2007 NCAA Women's Division I Basketball Tournament - Comments

Comments

  • Judy Southard, an athletics administrator at Louisiana State University, is the head of the Division I Women's Basketball Committee, which selected and seeded the teams for this event. Southard carried on her duties despite an ongoing scandal in which the head women's basketball coach, Pokey Chatman, resigned after it was alleged that she had an inappropriate sexual relationship with one of her former players. When asked about the scandal on the ESPN program announcing the tournament field and matchups, Southard declined to comment, saying that she wanted the focus to be on the players and teams in the tourney.
  • This was the first tournament since the NCAA began sanctioning women's basketball in which Louisiana Tech is not a participant. This leaves Tennessee as the only program to appear in all 26 events.
  • Texas was not in the tournament in consecutive seasons for the first time in its history. (At about the same moment that the selections were announced, Jody Conradt, who won 900 games and a championship during her tenure, resigned as the team's head coach.)
  • Marist College was the first current MAAC participant to win in the NCAA tournament. The MAAC was previously 0–21 in the tournament under its current membership. Marist also matched the record for the lowest seed to advance to the Sweet Sixteen as a 13 seed. Texas A&M did so in 1994 and Liberty also accomplished this in 2005.
  • The Final Four logo features a guitar that resembles the Fender Stratocaster, marking the fact that Cleveland serves as the home of the Rock and Roll Hall of Fame. Also, the opening teases on the ESPN telecasts featured an actress playing a disc jockey and mock-up vinyl album covers with players and coaches pictured, to further advance the theme. At the Final Four, a picture of a guitar was applied onto the playing surface with a wood finish, and ESPN used classic rock and roll and R&B songs to lead out into some of the commercial breaks.
  • Rutgers' cinderella performance in the NCAA tournament was the indirect catalyst of a chain of events that led to CBS Radio firing nationally syndicated radio host Don Imus and to a car accident that nearly killed New Jersey governor Jon Corzine.
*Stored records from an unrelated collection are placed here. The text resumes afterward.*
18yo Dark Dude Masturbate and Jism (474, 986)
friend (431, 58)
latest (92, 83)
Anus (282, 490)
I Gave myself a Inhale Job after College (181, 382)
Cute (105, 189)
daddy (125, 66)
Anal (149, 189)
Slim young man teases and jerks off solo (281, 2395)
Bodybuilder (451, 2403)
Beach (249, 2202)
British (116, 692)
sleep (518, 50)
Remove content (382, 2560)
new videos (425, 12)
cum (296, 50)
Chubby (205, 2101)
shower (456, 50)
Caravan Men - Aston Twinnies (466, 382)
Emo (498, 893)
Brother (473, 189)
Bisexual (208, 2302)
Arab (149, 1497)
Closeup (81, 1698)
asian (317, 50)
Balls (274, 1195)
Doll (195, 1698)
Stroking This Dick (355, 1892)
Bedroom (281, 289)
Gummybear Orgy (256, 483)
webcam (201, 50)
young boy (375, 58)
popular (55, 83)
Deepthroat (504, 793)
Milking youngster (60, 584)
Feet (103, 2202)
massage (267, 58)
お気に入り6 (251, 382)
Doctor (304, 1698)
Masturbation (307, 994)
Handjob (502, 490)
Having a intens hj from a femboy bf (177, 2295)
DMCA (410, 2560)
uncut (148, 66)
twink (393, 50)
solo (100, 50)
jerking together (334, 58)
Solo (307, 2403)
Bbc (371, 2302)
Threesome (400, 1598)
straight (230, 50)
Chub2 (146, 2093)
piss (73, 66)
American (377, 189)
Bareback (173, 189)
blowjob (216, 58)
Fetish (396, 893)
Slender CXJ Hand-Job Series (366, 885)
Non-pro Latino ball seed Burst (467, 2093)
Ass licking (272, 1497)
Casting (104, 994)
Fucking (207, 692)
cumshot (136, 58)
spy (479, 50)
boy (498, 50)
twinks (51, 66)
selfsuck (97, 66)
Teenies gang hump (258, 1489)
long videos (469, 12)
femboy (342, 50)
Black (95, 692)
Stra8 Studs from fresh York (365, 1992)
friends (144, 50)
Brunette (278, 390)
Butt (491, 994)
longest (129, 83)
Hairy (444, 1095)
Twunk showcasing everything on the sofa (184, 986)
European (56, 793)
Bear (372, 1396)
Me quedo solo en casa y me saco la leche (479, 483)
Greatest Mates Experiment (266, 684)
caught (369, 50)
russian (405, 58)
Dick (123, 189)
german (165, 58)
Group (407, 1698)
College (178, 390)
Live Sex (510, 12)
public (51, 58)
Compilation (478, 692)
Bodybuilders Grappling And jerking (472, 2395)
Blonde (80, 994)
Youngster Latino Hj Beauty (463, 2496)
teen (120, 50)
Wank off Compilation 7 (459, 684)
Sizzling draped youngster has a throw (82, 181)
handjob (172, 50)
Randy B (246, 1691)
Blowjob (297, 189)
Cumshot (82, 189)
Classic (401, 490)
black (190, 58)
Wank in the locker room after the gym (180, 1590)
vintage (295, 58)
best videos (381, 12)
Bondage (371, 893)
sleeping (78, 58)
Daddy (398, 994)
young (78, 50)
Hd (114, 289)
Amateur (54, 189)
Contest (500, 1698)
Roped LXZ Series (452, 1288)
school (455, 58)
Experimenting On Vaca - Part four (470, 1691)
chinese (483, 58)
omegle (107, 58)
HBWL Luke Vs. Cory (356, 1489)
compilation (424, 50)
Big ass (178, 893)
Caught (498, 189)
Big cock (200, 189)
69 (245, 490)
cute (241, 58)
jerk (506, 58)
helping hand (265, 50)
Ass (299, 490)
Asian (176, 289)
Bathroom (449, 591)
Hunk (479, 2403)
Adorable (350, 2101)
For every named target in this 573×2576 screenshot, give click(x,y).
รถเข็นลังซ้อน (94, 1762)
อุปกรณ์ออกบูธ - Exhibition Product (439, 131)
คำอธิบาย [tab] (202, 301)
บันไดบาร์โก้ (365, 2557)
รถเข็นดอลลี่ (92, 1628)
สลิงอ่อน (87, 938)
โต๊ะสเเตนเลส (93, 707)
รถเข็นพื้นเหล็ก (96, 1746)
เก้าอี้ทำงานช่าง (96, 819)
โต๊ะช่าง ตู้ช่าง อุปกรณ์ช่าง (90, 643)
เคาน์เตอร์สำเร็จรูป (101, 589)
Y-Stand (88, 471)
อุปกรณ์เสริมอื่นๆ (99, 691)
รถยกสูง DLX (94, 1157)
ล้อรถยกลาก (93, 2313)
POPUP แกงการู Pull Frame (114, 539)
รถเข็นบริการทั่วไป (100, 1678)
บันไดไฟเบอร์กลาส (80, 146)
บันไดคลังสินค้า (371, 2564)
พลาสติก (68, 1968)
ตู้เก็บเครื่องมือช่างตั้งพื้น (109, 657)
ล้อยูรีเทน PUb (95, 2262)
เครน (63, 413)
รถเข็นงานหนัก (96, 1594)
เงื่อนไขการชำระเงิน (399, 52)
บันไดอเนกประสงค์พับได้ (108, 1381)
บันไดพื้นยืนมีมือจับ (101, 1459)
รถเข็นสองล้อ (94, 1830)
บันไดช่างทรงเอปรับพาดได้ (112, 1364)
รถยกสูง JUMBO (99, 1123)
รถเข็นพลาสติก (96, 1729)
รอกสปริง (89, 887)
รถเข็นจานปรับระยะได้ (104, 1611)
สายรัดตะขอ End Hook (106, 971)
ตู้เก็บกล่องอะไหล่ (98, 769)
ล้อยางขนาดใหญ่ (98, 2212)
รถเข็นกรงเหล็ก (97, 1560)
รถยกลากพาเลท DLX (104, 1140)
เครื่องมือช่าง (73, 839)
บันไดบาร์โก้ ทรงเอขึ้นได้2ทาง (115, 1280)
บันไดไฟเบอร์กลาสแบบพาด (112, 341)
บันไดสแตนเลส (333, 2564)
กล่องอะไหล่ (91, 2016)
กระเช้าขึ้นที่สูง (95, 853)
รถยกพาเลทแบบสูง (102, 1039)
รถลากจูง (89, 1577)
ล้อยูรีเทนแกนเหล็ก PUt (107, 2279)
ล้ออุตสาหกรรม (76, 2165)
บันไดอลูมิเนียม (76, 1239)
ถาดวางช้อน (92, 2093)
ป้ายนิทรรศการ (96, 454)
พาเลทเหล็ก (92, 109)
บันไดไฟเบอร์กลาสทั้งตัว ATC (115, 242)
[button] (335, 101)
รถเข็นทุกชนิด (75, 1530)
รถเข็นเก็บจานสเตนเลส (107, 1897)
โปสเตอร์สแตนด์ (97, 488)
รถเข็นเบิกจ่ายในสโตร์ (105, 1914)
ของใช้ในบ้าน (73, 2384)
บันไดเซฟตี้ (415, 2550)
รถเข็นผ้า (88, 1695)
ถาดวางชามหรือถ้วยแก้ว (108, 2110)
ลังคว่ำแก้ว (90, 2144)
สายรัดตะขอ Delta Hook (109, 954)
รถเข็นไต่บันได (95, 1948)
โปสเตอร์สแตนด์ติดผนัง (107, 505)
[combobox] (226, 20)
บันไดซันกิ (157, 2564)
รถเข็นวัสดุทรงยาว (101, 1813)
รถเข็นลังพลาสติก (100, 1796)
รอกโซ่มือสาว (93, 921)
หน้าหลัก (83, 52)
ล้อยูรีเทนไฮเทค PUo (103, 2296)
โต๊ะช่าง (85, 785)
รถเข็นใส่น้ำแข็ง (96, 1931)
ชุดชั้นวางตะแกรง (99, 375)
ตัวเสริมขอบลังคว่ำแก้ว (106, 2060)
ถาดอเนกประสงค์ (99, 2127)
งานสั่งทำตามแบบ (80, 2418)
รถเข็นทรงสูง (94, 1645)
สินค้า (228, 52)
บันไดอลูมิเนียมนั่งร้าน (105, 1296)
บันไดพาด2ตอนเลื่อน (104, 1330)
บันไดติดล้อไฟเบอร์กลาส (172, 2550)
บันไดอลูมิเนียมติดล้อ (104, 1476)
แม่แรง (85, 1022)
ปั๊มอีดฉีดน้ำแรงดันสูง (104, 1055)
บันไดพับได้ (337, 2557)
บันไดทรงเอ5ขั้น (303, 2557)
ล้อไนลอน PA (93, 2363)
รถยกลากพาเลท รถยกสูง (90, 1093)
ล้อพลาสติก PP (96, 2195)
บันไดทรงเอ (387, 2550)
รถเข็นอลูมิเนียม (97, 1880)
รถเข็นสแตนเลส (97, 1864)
After their underdog performance, Don Imus mentioned the Rutgers women's basketball team in his radio program, where he referred to the team as "nappy-headed hos." This led to CBS radio firing Don Imus. In an attempt to apologize to the Rutgers' basketball team, Don Imus apologized to the Rutgers team in person at the New Jersey governor's mansion in Princeton, New Jersey. The meeting was also to be attended by New Jersey Governor Jon Corzine, but on his way to the meeting, he was involved in an auto accident that left him in critical condition.